The 2015 defense had strong moments—dominating Texas, holding Clemson to 24 points and nice wins over option opponents Georgia Tech and Navy—but obviously imploded late against Stanford and never stood a chance against Ohio State, with injuries once again leveling the depth chart.

But there were improvements. Between 2014 and 2015 VanGorder’s unit got a better handle on up-tempo attacks. An offseason committed to stopping the option saw those goals achieved with successful defensive performances against Georgia Tech and Navy. And even if VanGorder’s veteran-heavy 2015 unit was mostly moving on (the talent exodus is staggering now that you look at it), most had talked themselves into believing that Year Three would have better institutional knowledge for all, a depth chart ready to step in and perform.

[A necessary footnote: Luck certainly wasn’t on VanGorder’s side. Injuries, transfers and suspensions certainly didn’t do him any favors, either. Whether it was the disappearance of edge rushers—Kolin Hill, Jhonny Williams, Bo Wallace—or the loss of KeiVarae Russell and Max Redfield, injuries to Jarron Jones, Shaun Crawford, Nick Watkins and Drue Tranquill, there was always the defense VanGorder hoped to put on the field… and then the one that he actually did.]



Austin, Texas. Opening night, 2016.

The Irish defense was exposed against the Longhorns, shredded by both the power running attack and freshman Shane Buechele’s passing. It was an all-systems failure: Scheme, blown assignments, questionable personnel decisions—all pointing back to a game plan that required a bunch of assumptions (new offensive coordinator Sterlin Gilbert was difficult to scout), but nonetheless was a disastrous start.

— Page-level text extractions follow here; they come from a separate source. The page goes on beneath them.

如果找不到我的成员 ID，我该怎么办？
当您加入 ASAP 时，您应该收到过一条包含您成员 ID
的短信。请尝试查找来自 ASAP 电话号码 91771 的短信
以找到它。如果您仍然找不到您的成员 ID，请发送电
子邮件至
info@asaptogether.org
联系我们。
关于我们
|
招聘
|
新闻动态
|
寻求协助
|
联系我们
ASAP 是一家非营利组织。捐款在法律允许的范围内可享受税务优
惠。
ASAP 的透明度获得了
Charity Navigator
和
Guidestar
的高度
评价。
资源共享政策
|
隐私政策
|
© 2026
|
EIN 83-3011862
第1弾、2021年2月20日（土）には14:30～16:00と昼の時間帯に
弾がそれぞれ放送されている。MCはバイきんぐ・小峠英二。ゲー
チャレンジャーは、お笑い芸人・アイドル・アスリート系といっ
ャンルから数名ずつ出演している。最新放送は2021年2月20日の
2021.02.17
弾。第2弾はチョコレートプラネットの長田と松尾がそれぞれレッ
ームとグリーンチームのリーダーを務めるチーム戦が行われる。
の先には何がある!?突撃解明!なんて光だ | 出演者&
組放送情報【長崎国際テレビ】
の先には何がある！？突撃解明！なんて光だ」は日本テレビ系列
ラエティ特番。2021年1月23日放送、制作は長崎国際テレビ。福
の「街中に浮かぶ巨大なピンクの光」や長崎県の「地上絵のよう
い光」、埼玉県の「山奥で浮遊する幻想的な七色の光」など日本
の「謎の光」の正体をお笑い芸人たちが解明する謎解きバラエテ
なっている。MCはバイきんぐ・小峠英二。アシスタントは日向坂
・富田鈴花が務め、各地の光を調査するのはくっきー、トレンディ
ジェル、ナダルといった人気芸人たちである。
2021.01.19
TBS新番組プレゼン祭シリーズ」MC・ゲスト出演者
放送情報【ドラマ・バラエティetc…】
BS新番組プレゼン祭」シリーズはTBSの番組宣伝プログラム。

Even if Kelly gave the staff’s performance a passing grade, by noon after the loss to Duke, the decision was made to relieve VanGorder of his duties.

“This is a difficult decision,” Kelly said in a statement. “I have the utmost respect for Brian as both a person and football coach, but our defense simply isn’t it where it should be and I believe this change is necessary for the best interest of our program and our student-athletes.”

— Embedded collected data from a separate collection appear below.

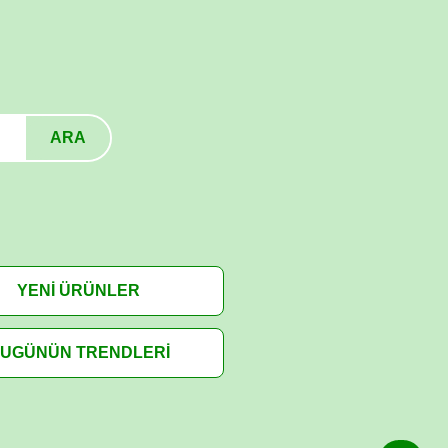
ARA
YENİ ÜRÜNLER
UGÜNÜN TRENDLERİ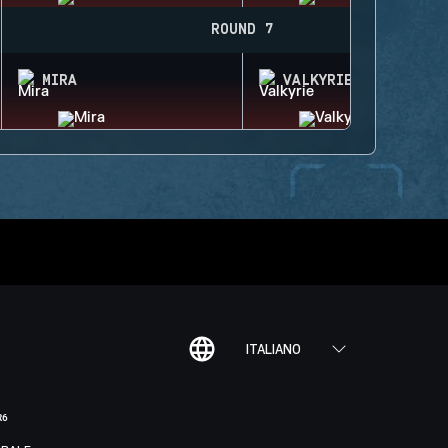
ROUND 7
MIRA
VALKYRIE
ITALIANO
R6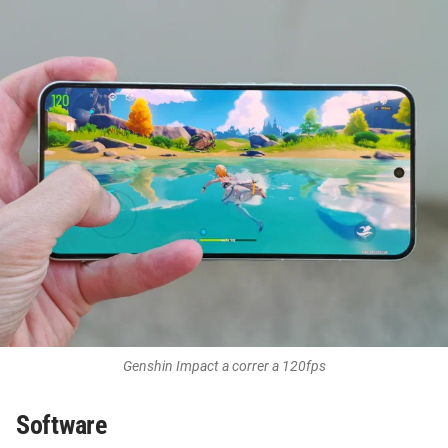
Genshin Impact a correr a 120fps
Software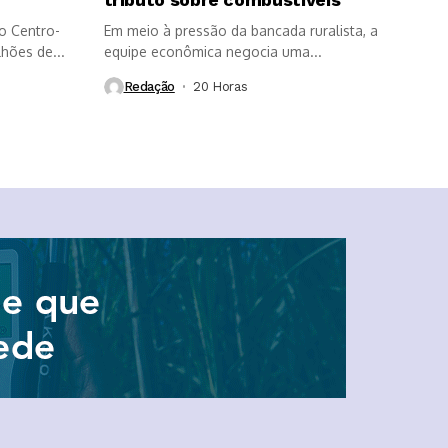
o Centro-
Em meio à pressão da bancada ruralista, a
lhões de...
equipe econômica negocia uma...
Redação
20 Horas ⁮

While Kelly won’t likely go any deeper into the decision to make the change than he’s done in a few media sessions, it’s telling just how different the defense is organized with VanGorder out the door.

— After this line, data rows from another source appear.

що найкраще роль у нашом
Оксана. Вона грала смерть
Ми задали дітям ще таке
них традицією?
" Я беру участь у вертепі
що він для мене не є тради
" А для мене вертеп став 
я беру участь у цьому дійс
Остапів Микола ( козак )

Full-unit meetings have been turned into position group teaching sessions. Depth chart’s have been reshuffled, resulting in major personnel changes. A base three-man front has taken over as the status quo. And the defense has stopped giving up points and big plays, especially after they found their footing against Syracuse.

Where Kelly goes from here is anyone’s guess—especially considering he’s still trying his best to get this season under control. But after tapping into his personal coaching network to fill a premium vacancy, don’t expect Kelly to settle on the familiar—or for Swarbrick to allow it—when his roster is loaded with young talent and in need of a fundamentally sound plan.